What you are asked to do:
Starting at the line with "nekoliko kuća dalje, u dvorištu taksiste" and going on through the line with "U subotu je počelo okupljanje. Kada", reproduce each line in the records below exactly and nothing more.

(Page-level text extractions)
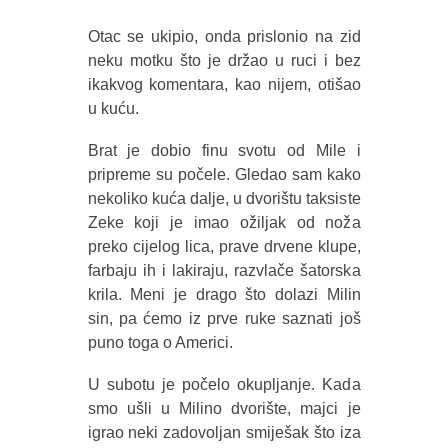
Otac se ukipio, onda prislonio na zid
neku motku što je držao u ruci i bez
ikakvog komentara, kao nijem, otišao
u kuću.
Brat je dobio finu svotu od Mile i
pripreme su počele. Gledao sam kako
nekoliko kuća dalje, u dvorištu taksiste
Zeke koji je imao ožiljak od noža
preko cijelog lica, prave drvene klupe,
farbaju ih i lakiraju, razvlače šatorska
krila. Meni je drago što dolazi Milin
sin, pa ćemo iz prve ruke saznati još
puno toga o Americi.
U subotu je počelo okupljanje. Kada
smo ušli u Milino dvorište, majci je
igrao neki zadovoljan smiješak što iza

Your response:
nekoliko kuća dalje, u dvorištu taksiste
Zeke koji je imao ožiljak od noža
preko cijelog lica, prave drvene klupe,
farbaju ih i lakiraju, razvlače šatorska
krila. Meni je drago što dolazi Milin
sin, pa ćemo iz prve ruke saznati još
puno toga o Americi.
U subotu je počelo okupljanje. Kada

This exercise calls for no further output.